→ What this task involves
Find the line that contains "2026-05-04 16:19" in the entries below. Restate it and every line after it, word for word, with no pictures.

→ The input
+---+
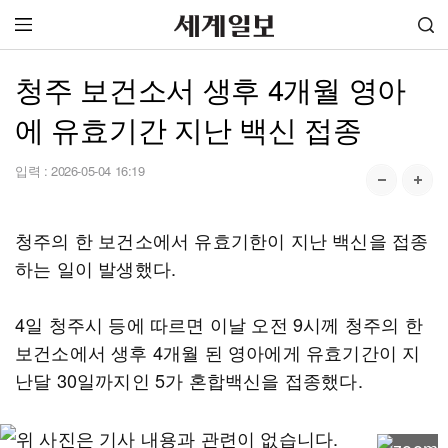
청주 보건소서 생후 4개월 영아
에 유효기간 지난 백신 접종
입력 :
2026-05-04 16:19
청주의 한 보건소에서 유효기한이 지난 백신을 접종
하는 일이 발생했다.
4일 청주시 등에 따르면 이날 오전 9시께 청주의 한
보건소에서 생후 4개월 된 영아에게 유효기간이 지
난달 30일까지인 5가 혼합백신을 접종했다.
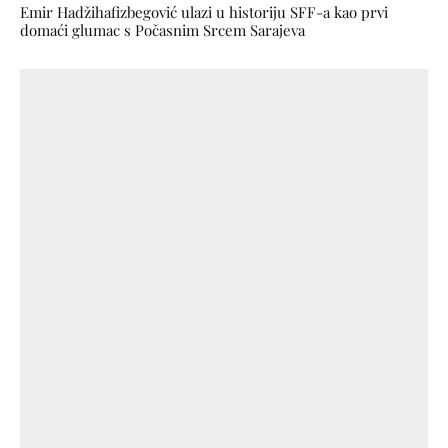
Emir Hadžihafizbegović ulazi u historiju SFF-a kao prvi
domaći glumac s Počasnim Srcem Sarajeva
+---+
→ Expected answer
2026-05-04 16:19
청주의 한 보건소에서 유효기한이 지난 백신을 접종
하는 일이 발생했다.
4일 청주시 등에 따르면 이날 오전 9시께 청주의 한
보건소에서 생후 4개월 된 영아에게 유효기간이 지
난달 30일까지인 5가 혼합백신을 접종했다.
Emir Hadžihafizbegović ulazi u historiju SFF-a kao prvi
domaći glumac s Počasnim Srcem Sarajeva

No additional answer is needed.